Search the records below for the word "適用して閉じる". Copy each line where it occurs.

+++ EXTRACTED RECORDS

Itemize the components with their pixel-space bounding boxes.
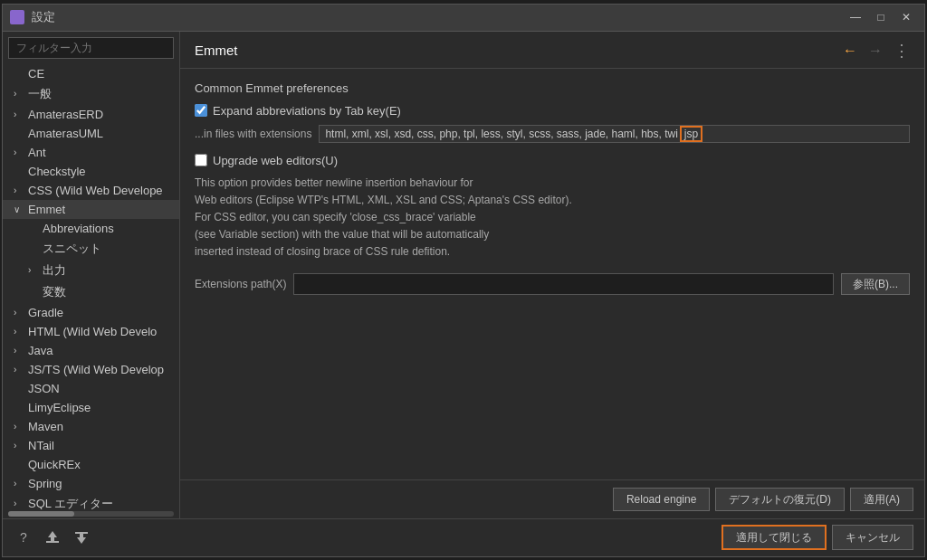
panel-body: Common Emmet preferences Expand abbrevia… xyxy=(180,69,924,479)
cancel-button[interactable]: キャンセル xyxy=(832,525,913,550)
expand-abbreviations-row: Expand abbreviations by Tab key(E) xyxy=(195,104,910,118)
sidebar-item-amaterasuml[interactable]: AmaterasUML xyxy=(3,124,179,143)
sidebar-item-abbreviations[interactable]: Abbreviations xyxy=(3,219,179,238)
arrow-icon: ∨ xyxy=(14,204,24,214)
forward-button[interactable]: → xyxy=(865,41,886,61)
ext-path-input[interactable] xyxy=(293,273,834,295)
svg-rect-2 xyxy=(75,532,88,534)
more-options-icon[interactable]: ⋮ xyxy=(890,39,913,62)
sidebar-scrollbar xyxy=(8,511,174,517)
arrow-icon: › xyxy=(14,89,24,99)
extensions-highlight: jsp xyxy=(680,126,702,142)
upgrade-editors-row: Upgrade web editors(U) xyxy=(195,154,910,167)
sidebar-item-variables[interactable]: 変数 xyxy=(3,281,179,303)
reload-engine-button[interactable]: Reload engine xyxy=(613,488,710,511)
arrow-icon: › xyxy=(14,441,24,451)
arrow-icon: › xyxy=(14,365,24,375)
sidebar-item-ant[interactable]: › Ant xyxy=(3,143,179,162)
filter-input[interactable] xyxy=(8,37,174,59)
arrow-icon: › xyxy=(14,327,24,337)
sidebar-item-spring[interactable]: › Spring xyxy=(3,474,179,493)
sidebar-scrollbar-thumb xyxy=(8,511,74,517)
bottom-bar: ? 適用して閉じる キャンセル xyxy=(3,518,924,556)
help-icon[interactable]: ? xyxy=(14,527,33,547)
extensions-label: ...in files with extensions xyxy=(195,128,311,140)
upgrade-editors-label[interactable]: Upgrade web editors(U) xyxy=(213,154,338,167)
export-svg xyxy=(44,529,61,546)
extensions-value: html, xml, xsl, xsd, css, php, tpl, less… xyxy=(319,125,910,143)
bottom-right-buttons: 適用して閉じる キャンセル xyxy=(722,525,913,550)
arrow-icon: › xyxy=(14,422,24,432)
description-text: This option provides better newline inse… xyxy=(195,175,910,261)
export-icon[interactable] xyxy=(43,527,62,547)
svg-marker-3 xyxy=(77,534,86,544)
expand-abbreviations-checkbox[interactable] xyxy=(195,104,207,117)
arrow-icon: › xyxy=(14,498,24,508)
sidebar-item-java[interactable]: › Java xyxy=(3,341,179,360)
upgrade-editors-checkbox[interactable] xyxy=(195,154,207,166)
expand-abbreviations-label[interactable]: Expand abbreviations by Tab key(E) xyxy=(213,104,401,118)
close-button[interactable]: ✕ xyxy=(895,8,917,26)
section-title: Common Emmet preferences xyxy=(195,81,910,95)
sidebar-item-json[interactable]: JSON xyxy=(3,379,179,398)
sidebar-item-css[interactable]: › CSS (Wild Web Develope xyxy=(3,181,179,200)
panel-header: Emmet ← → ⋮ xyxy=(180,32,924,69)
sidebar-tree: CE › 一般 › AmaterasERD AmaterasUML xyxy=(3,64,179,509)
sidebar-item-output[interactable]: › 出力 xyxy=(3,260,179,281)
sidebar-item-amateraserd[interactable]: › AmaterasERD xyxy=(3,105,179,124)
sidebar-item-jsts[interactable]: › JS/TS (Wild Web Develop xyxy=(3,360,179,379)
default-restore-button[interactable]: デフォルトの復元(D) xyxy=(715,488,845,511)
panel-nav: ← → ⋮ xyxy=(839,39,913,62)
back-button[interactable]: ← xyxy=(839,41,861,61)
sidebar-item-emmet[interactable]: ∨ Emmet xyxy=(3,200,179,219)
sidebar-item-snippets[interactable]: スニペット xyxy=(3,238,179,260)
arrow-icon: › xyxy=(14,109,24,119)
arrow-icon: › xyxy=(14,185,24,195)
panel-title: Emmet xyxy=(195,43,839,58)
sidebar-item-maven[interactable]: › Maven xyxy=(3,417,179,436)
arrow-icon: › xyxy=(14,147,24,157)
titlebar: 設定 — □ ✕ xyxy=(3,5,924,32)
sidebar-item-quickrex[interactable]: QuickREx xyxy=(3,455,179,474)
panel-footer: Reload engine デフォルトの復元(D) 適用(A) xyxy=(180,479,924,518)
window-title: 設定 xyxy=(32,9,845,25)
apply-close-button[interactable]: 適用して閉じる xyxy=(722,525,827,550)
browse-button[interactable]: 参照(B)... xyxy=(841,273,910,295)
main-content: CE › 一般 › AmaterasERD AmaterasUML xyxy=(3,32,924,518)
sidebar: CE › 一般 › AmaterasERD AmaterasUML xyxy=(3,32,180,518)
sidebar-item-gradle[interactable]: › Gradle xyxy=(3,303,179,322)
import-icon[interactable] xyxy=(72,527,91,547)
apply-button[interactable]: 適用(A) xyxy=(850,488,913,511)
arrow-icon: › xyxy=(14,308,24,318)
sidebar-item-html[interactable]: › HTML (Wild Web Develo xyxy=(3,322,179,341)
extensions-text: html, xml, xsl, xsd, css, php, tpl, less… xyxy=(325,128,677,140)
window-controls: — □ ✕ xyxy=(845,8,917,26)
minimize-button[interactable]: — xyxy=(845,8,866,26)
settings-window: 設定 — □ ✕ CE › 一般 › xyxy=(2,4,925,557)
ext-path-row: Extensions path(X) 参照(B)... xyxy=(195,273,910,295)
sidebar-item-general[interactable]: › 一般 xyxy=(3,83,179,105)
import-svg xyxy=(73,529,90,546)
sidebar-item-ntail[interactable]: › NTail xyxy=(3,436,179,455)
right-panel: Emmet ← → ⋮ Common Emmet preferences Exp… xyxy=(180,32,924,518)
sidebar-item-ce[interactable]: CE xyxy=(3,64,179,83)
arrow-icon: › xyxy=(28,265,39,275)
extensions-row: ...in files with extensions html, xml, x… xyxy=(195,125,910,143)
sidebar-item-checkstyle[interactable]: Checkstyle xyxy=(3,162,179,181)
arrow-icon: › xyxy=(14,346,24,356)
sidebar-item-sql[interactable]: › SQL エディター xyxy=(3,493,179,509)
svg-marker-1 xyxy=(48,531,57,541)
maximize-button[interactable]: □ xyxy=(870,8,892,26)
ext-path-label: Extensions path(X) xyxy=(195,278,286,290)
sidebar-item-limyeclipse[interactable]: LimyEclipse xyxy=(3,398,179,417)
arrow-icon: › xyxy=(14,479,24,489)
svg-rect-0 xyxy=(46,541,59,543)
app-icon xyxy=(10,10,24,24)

++++++

= ANSWER TO THIS TASK =
bottom-bar: ? 適用して閉じる キャンセル xyxy=(3,518,924,556)
bottom-right-buttons: 適用して閉じる キャンセル xyxy=(722,525,913,550)
apply-close-button[interactable]: 適用して閉じる xyxy=(722,525,827,550)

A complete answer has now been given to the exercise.